EXCERPTED RECORDS:
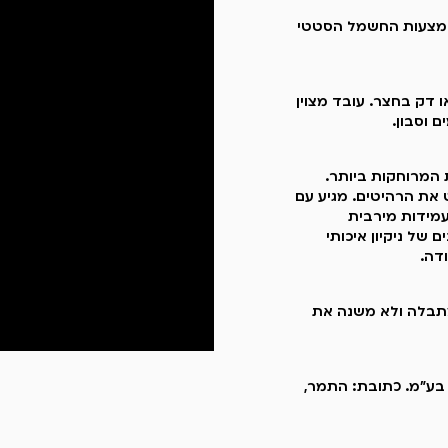
באמצעות החשמל הסטטי
ו דק בחצר. עובד מצוין
 וסבון.
 המרוחקות ביותר.
 את הרהיטים. מגיע עם
עמידות מירבית
שנים של ניקיון איכותי
דה.
, לא נשחק, לא מתבלה ולא משנה את
לר בע"מ. כתובת: התמר,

WORK TASK: Give every record again without changing a word. Exclude the pictures.

SOLUTION FOR THIS PROBLEM:
באמצעות החשמל הסטטי
ו דק בחצר. עובד מצוין
 וסבון.
 המרוחקות ביותר.
 את הרהיטים. מגיע עם
עמידות מירבית
שנים של ניקיון איכותי
דה.
, לא נשחק, לא מתבלה ולא משנה את
לר בע"מ. כתובת: התמר,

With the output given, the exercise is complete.